Exercise directions -
What lines in the data below mention the string "Redondo"? Copy them out.
····················
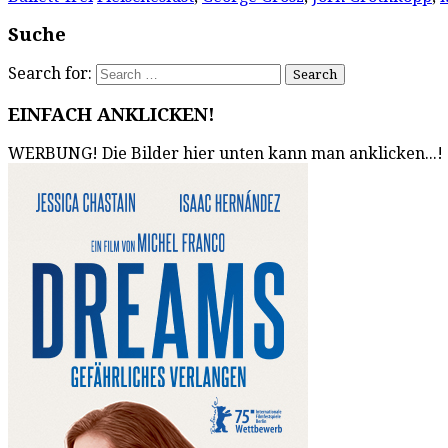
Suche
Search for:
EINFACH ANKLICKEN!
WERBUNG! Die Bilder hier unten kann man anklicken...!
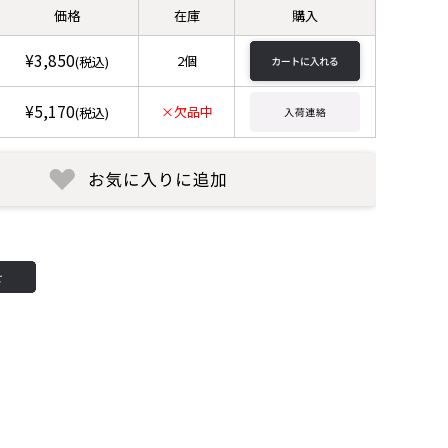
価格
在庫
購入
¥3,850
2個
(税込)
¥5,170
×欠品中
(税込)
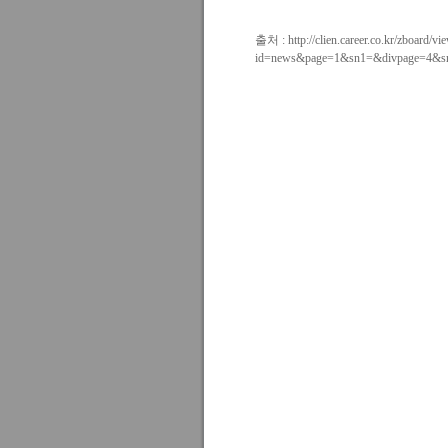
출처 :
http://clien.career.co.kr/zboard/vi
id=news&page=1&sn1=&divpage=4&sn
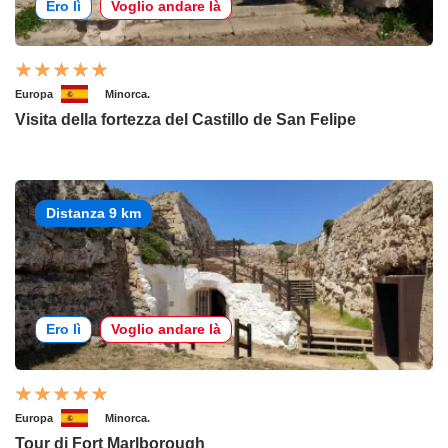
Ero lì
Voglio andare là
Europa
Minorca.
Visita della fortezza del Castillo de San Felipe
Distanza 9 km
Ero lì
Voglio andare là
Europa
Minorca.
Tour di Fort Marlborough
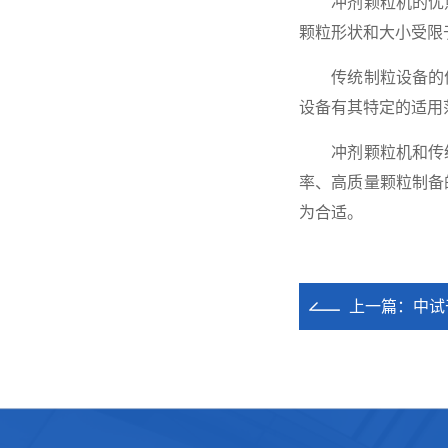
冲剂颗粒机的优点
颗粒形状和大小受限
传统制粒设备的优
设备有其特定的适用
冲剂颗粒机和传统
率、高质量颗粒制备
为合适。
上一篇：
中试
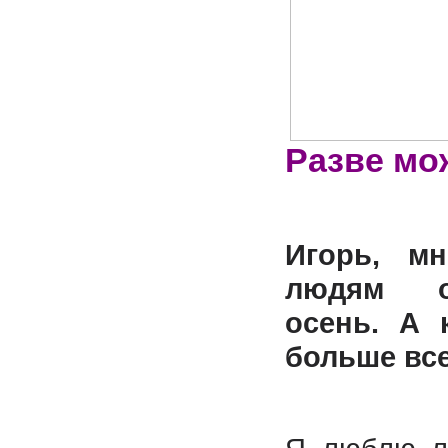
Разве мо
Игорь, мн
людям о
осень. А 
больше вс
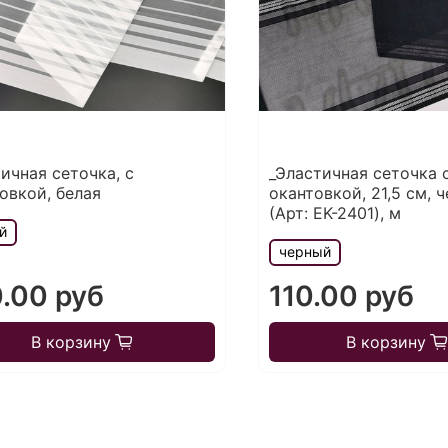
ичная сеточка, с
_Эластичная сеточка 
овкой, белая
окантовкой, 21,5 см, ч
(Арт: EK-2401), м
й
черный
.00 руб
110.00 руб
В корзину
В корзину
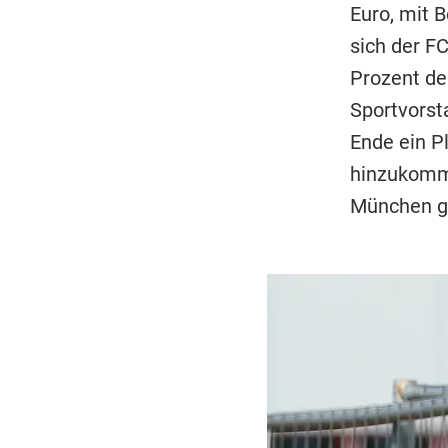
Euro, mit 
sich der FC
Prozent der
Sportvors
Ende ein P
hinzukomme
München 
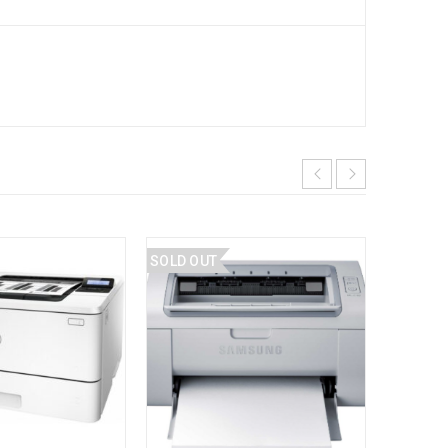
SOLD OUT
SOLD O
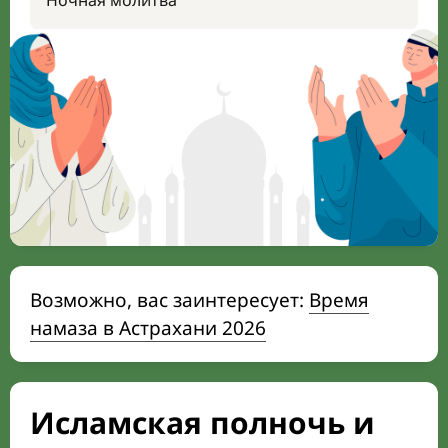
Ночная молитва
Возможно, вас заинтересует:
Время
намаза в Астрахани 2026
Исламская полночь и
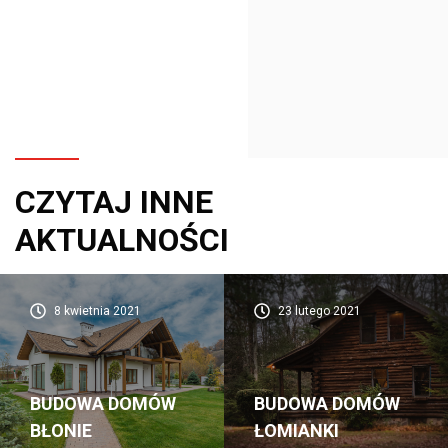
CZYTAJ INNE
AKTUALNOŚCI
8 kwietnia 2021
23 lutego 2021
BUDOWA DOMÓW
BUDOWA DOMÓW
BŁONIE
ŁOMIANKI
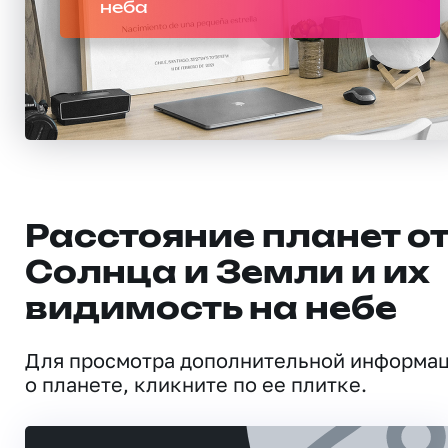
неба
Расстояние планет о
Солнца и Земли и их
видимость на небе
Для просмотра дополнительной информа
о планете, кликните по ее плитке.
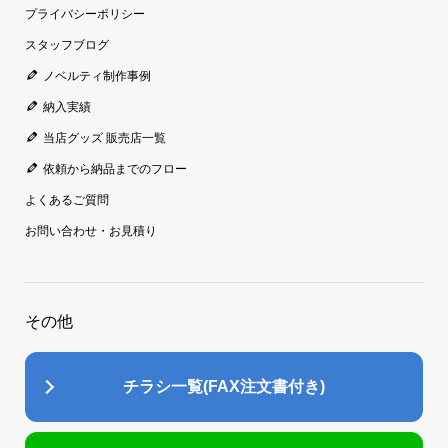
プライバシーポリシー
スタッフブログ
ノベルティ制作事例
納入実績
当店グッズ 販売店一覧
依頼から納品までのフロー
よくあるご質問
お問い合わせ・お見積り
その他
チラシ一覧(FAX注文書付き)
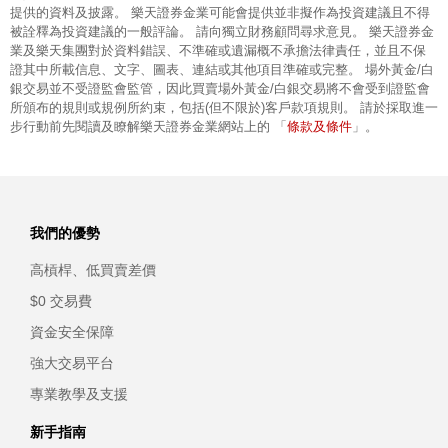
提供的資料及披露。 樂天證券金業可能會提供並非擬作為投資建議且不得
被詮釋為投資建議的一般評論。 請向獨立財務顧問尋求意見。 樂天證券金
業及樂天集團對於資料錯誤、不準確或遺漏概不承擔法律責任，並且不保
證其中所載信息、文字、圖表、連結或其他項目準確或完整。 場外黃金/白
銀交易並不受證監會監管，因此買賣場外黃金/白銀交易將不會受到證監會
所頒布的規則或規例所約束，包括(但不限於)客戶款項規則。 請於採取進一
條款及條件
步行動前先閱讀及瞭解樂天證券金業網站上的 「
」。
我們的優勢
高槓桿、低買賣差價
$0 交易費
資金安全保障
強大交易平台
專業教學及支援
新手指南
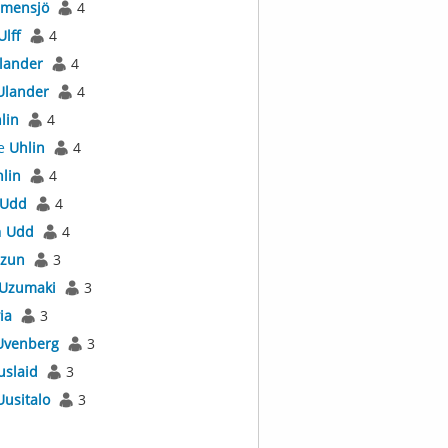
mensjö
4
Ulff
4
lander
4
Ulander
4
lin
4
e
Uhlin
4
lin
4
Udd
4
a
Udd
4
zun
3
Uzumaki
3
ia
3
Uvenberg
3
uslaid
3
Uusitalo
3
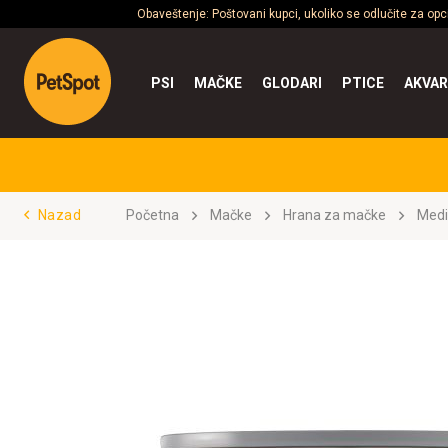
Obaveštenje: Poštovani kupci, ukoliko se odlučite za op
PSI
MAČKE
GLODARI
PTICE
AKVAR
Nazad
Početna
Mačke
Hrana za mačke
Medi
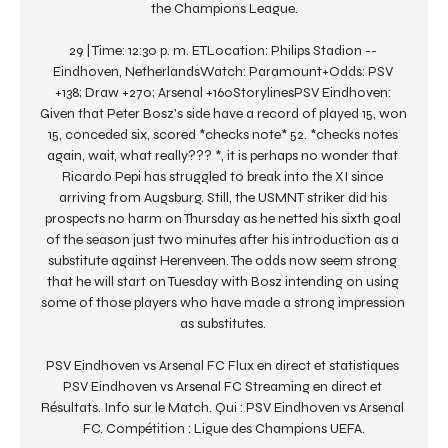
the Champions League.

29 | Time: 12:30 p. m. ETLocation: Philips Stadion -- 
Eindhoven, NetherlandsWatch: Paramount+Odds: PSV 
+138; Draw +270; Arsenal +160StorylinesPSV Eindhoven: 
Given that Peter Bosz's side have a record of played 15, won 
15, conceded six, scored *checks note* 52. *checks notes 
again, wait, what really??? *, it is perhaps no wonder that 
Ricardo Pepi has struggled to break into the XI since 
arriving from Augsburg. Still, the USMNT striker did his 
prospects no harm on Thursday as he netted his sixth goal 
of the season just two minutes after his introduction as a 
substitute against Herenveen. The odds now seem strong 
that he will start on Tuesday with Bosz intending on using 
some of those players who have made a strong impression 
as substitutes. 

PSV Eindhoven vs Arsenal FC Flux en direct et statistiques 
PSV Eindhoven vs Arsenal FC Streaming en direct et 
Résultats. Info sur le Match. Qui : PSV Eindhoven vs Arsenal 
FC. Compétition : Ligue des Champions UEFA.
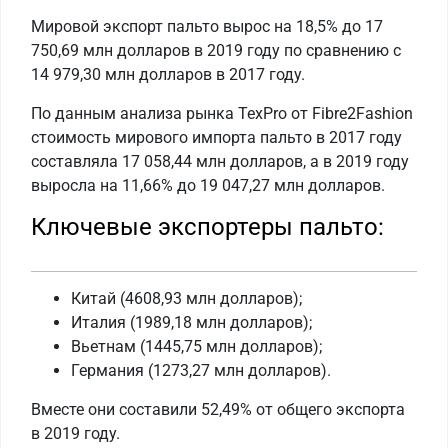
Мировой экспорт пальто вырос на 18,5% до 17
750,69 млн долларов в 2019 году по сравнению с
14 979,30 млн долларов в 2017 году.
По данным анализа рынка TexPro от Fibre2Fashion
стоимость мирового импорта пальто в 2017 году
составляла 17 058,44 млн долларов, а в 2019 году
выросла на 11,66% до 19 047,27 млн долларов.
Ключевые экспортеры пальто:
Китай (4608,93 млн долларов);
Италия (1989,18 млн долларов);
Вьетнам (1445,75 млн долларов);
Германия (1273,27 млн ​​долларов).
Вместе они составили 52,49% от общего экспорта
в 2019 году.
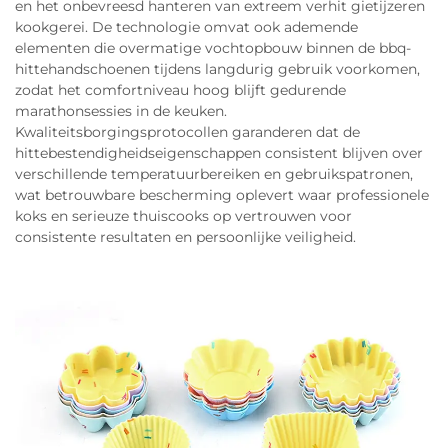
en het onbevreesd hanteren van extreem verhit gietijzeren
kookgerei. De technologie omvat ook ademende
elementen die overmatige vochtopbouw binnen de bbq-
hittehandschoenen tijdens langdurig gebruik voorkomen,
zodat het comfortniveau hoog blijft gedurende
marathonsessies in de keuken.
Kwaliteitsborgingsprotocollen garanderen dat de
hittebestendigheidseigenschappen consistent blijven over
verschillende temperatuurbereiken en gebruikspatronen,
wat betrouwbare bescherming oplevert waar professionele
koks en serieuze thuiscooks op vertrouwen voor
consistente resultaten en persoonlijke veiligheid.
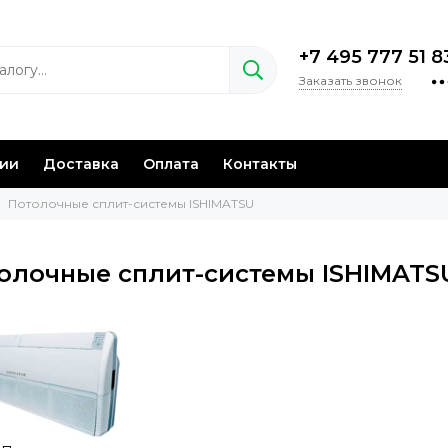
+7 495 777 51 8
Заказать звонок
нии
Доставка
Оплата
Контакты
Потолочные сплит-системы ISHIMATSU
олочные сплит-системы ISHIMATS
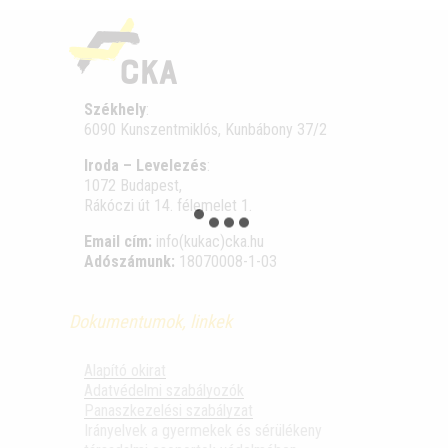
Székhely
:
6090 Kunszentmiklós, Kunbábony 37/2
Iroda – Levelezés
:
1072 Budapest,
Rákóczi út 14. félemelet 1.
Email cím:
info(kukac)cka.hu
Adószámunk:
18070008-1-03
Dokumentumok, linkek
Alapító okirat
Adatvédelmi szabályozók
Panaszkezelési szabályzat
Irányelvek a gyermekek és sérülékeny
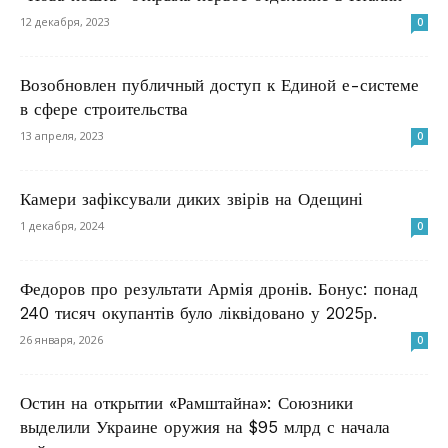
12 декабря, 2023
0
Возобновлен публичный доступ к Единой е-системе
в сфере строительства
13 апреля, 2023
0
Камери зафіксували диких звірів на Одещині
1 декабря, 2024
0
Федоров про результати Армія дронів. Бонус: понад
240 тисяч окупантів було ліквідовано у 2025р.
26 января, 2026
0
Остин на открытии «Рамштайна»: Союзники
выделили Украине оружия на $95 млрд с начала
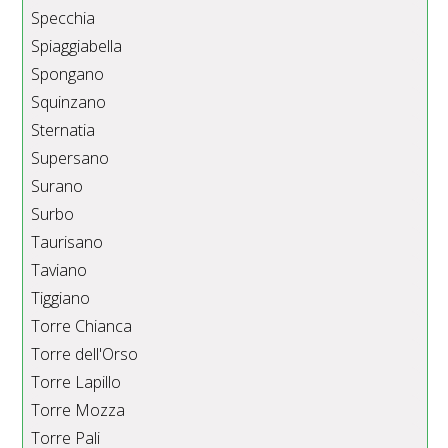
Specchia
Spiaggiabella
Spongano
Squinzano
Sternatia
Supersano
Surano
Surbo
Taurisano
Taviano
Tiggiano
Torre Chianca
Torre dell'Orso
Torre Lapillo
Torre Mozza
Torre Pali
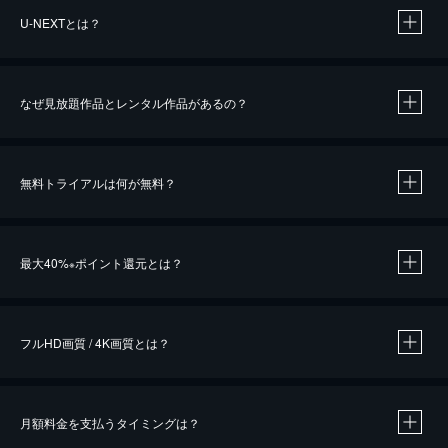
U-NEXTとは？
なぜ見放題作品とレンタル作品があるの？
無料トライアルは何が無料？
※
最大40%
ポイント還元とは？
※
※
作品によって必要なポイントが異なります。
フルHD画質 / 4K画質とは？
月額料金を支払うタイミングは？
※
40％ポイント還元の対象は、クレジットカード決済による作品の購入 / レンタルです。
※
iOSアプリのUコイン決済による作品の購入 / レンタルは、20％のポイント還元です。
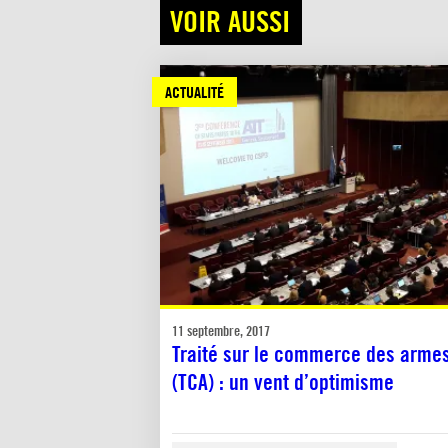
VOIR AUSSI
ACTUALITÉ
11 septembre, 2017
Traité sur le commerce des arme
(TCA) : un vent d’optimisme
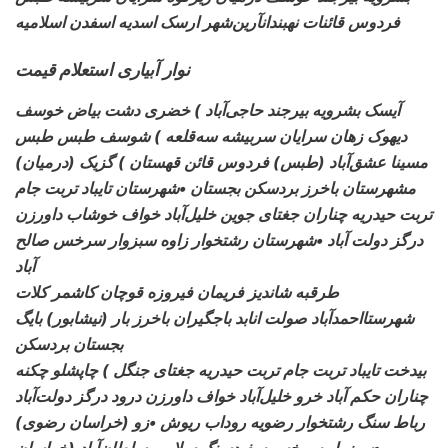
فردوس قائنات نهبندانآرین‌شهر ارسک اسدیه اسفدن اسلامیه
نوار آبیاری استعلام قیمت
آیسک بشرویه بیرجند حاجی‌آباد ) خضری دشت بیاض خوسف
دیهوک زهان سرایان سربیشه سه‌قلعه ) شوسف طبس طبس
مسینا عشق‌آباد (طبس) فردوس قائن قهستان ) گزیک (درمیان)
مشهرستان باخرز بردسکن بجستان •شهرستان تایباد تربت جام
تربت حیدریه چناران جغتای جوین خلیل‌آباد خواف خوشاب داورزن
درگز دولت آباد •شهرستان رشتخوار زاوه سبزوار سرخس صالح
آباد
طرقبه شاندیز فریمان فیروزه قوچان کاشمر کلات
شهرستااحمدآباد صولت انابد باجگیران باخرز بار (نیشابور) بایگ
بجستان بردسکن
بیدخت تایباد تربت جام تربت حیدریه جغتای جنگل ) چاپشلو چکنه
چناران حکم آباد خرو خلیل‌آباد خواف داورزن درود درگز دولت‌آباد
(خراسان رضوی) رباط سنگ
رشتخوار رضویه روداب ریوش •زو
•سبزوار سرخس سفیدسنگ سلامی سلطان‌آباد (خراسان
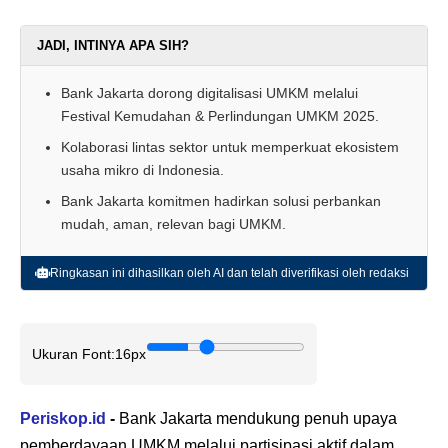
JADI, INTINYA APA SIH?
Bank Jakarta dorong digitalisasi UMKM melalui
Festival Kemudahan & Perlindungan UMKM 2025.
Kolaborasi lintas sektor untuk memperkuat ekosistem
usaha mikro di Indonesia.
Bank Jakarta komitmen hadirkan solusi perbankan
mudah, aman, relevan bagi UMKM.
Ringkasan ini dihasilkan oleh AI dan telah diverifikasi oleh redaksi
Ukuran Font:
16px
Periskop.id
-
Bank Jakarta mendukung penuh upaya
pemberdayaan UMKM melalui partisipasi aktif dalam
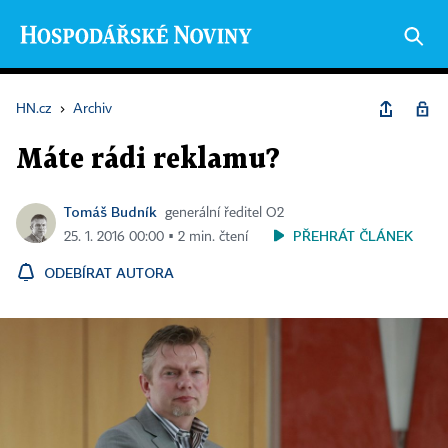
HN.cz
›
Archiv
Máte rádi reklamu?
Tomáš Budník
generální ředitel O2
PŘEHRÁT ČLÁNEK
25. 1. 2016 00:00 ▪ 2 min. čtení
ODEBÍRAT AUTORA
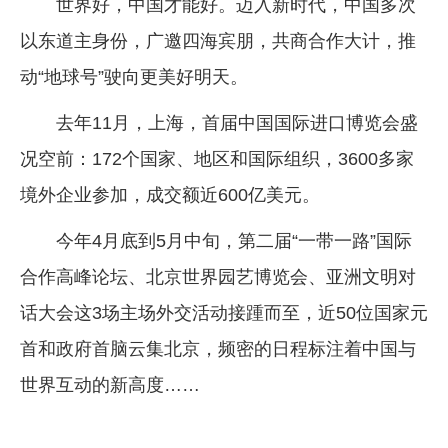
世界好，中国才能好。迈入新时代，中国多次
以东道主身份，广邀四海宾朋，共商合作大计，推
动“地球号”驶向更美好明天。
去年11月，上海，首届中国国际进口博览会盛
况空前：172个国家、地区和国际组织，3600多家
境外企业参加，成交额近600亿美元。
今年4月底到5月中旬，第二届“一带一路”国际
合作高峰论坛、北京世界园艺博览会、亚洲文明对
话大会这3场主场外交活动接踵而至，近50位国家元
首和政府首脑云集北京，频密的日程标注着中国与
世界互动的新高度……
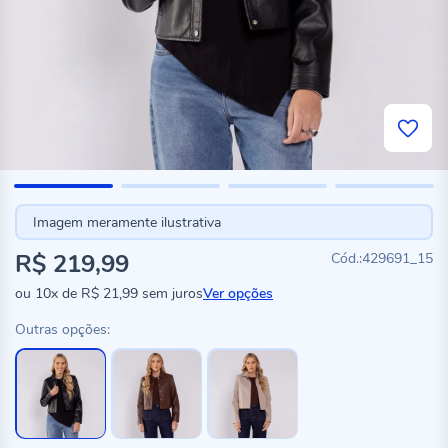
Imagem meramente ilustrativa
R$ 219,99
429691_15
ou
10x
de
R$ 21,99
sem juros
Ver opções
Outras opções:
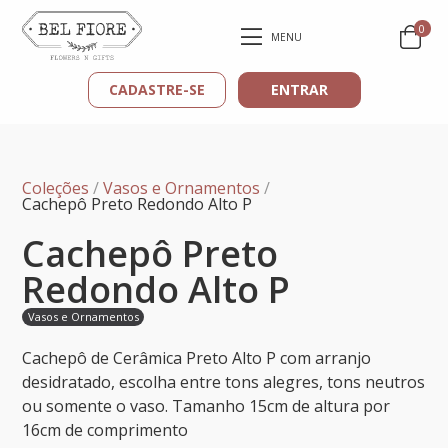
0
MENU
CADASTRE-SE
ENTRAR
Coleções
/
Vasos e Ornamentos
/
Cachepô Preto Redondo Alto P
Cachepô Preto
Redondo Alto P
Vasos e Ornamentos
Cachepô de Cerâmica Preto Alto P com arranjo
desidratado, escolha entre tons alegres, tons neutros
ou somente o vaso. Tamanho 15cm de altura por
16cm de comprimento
····················
Answer to the exercise -
Cachepô Preto Redondo Alto P
Redondo Alto P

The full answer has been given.